──────── Supplied material ────────

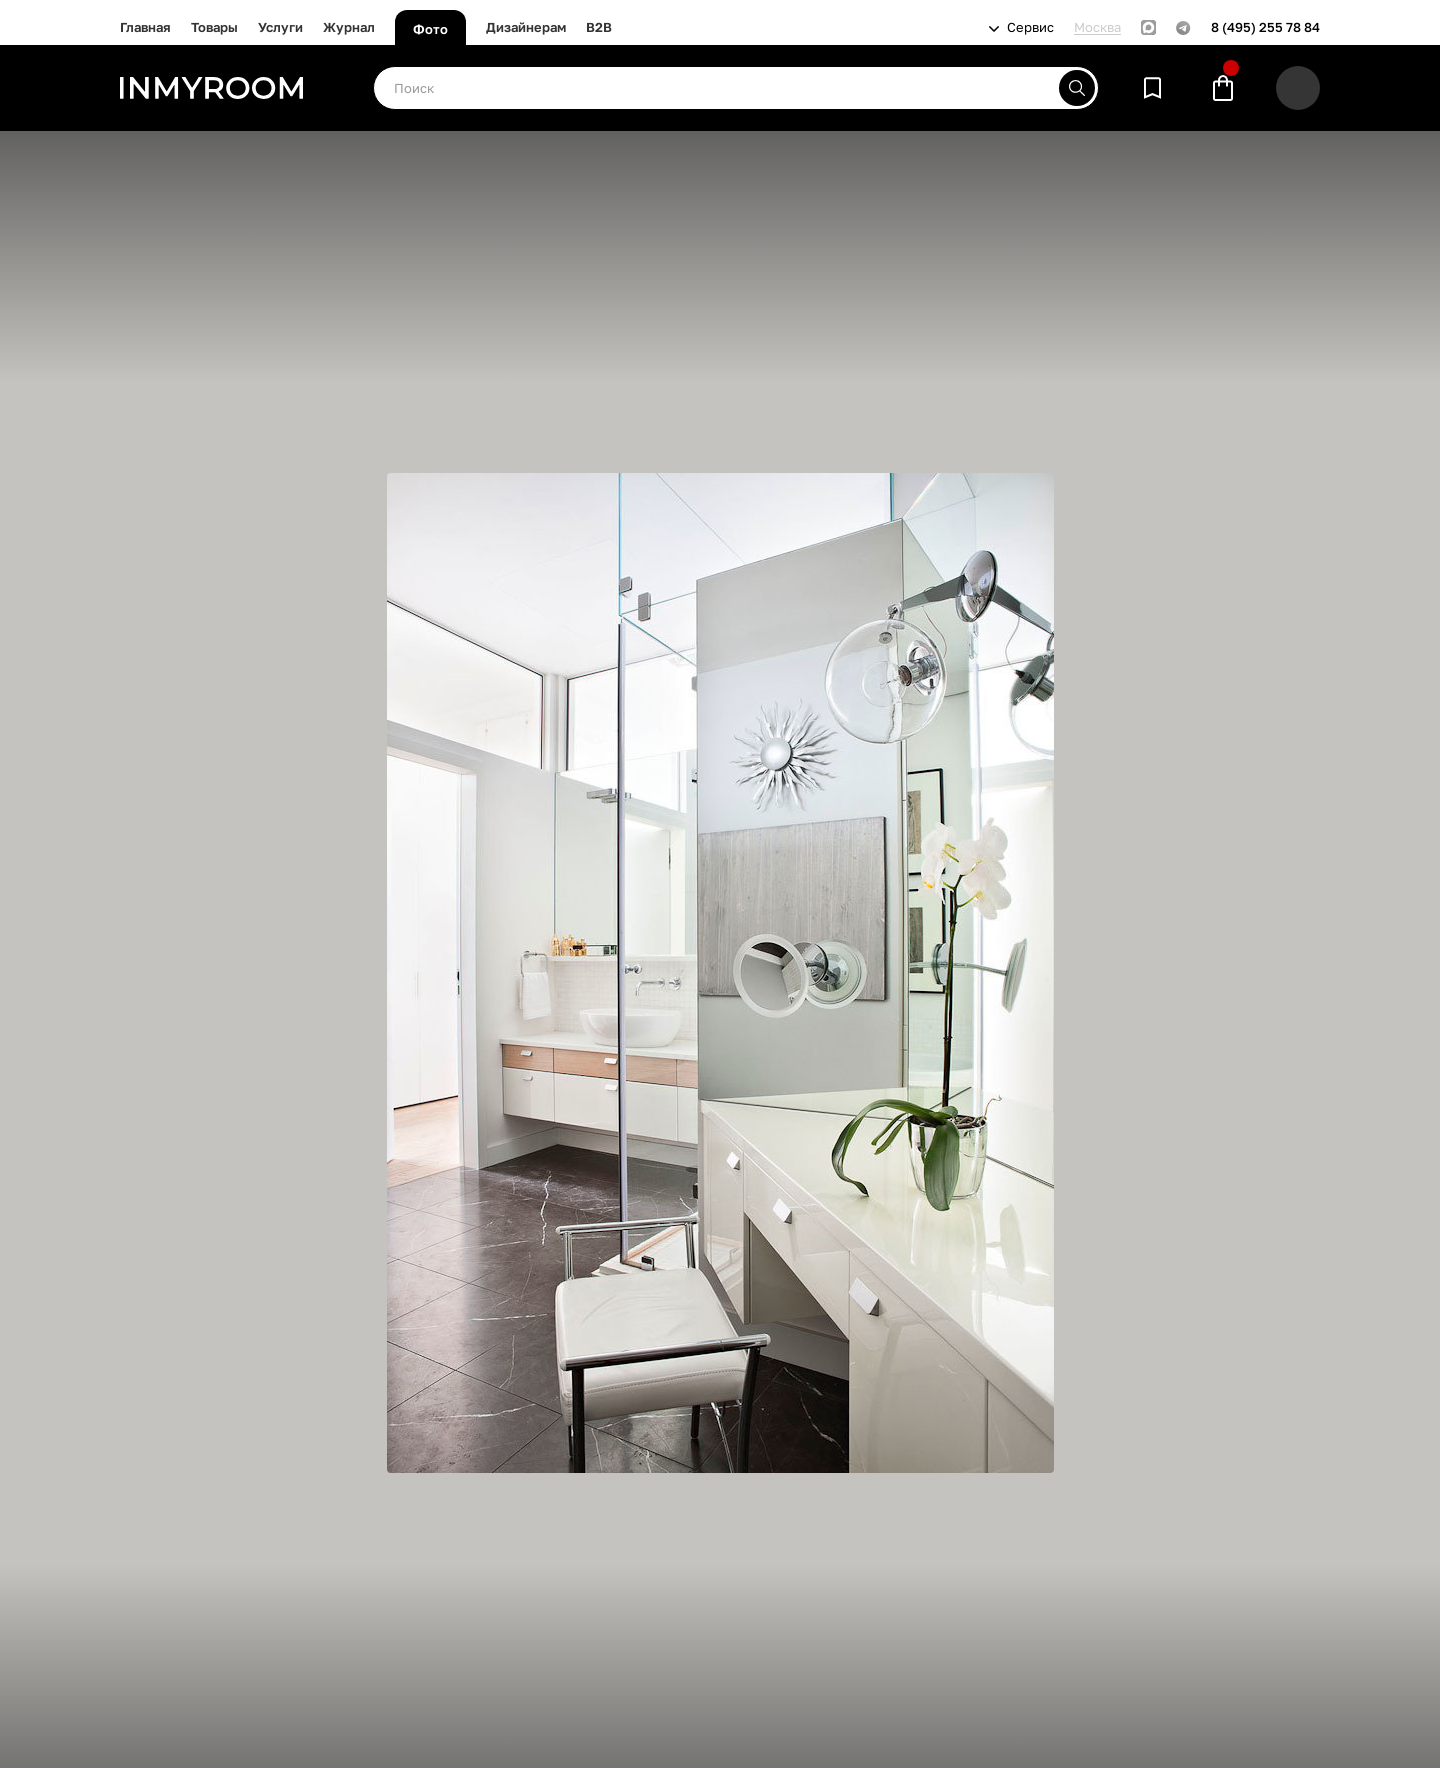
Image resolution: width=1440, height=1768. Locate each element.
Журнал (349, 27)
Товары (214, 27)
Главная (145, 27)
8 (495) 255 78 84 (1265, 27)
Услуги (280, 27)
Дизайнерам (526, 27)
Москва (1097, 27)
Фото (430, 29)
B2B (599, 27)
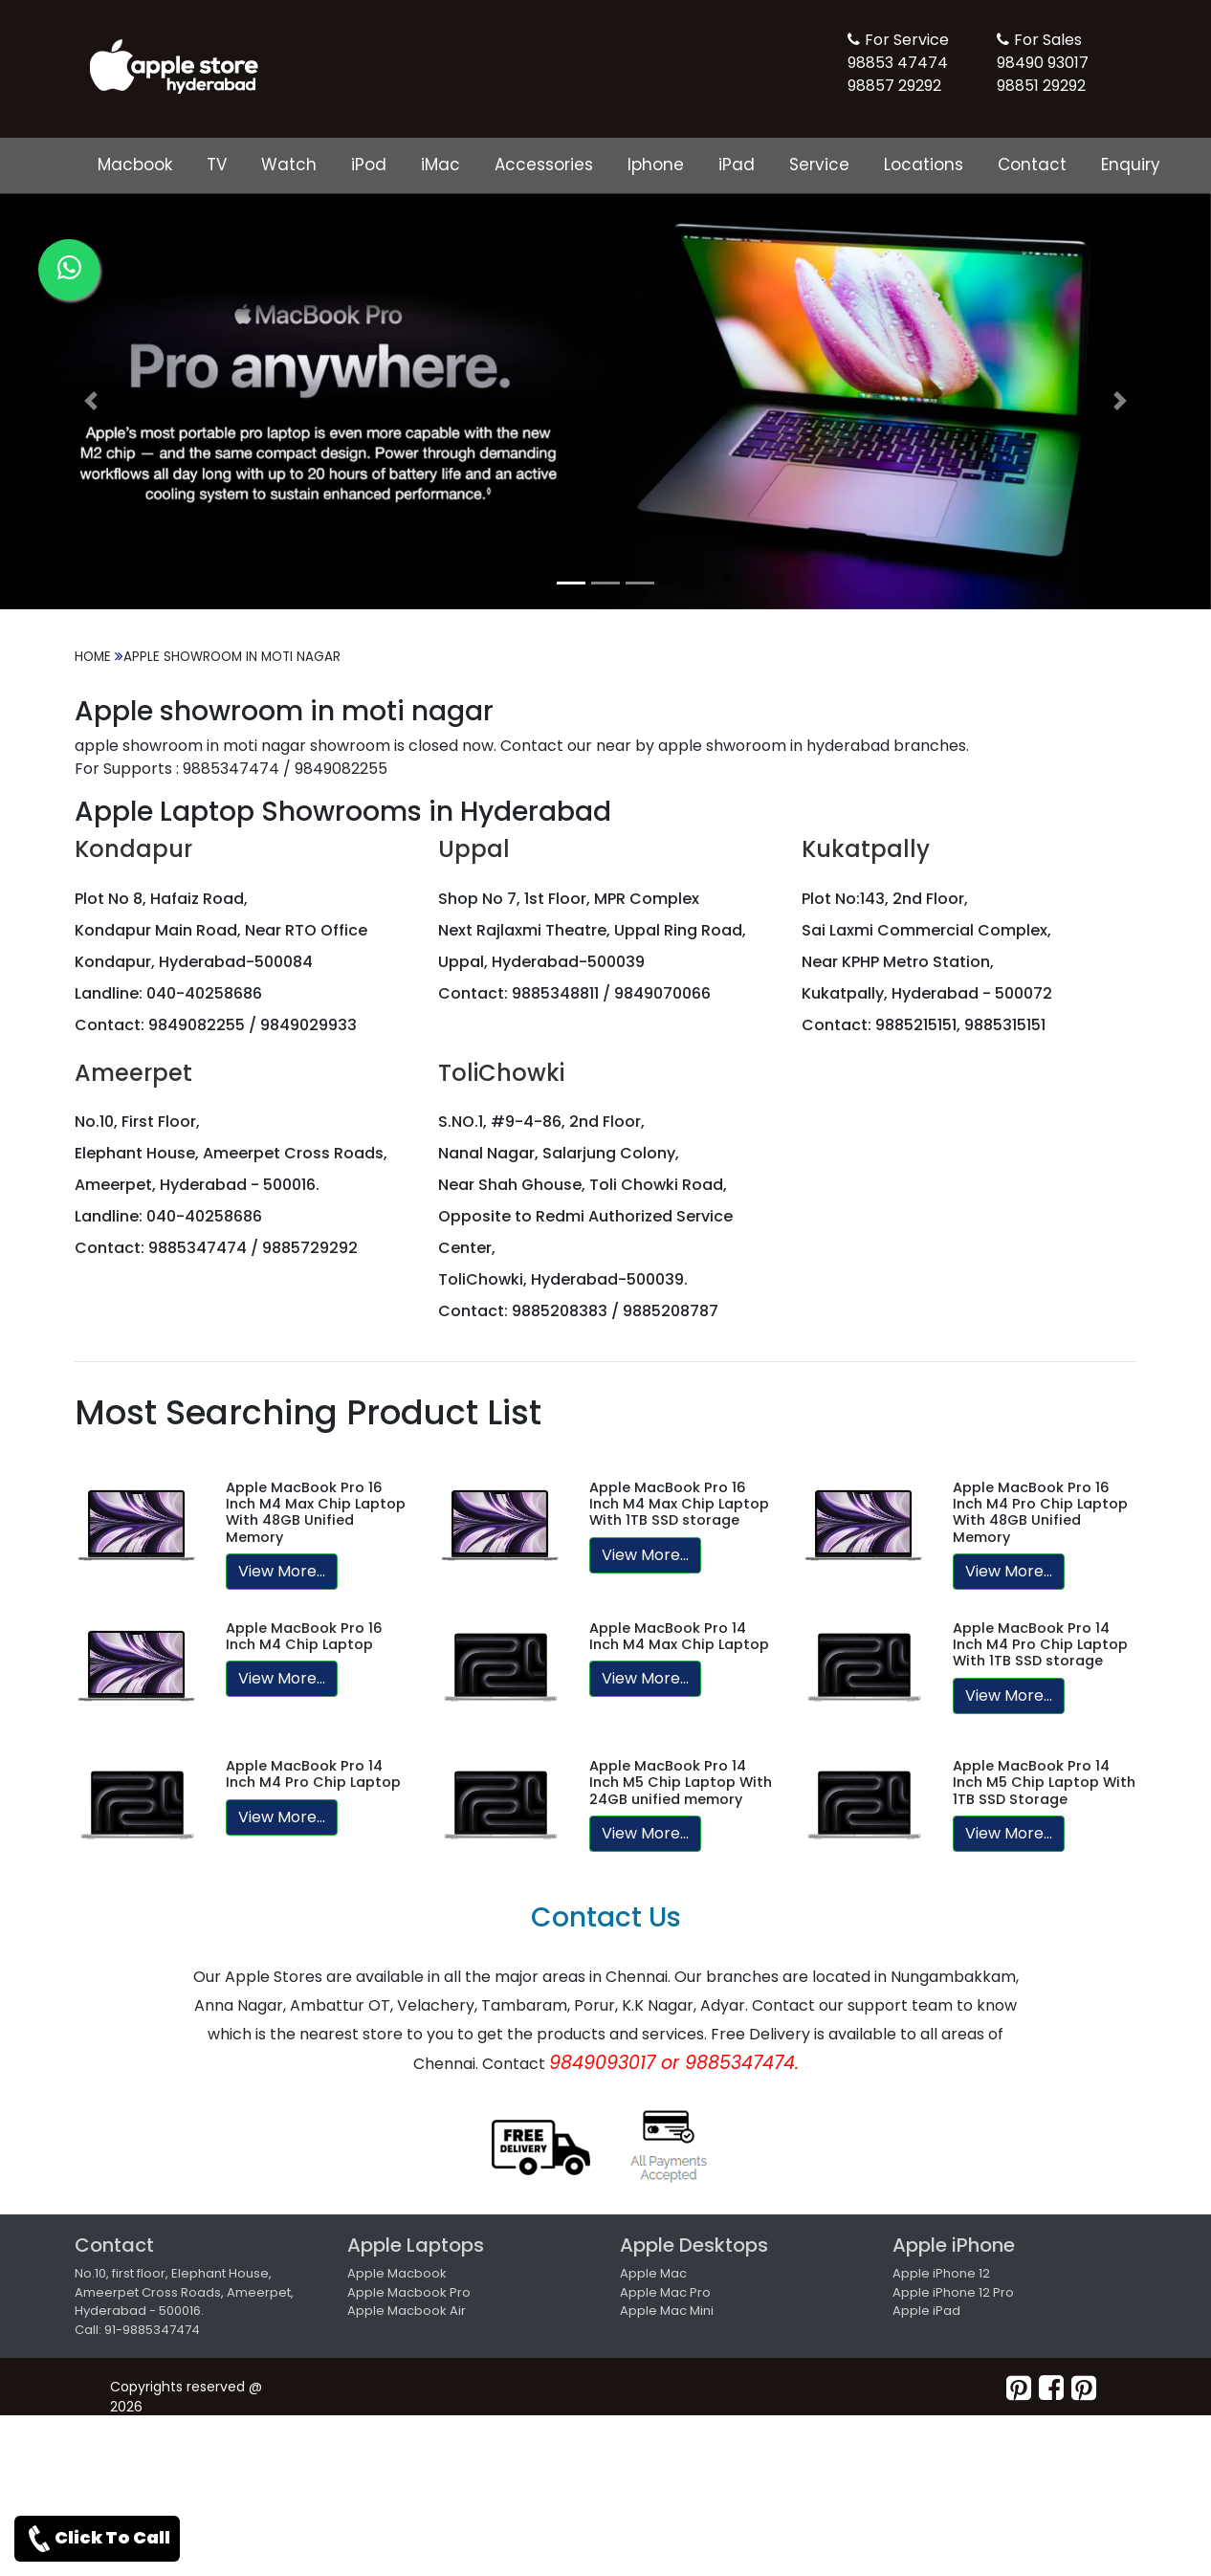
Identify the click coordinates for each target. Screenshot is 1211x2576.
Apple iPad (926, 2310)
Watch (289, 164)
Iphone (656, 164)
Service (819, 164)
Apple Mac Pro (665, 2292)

────────

| Exercise requirements |
Pictures do not belong in the copy. Repeat exactly each line from the one with "8 (495) 255 78 84 (1265, 27)" through the end of the listing.

| Solution to this problem |
8 (495) 255 78 84 (1265, 27)
Услуги (280, 27)
Дизайнерам (526, 27)
Москва (1097, 27)
Фото (430, 29)
B2B (599, 27)
Identify the click coordinates for each target. Screenshot is 1211x2576.
Apple iPad (926, 2310)
Watch (289, 164)
Iphone (656, 164)
Service (819, 164)
Apple Mac Pro (665, 2292)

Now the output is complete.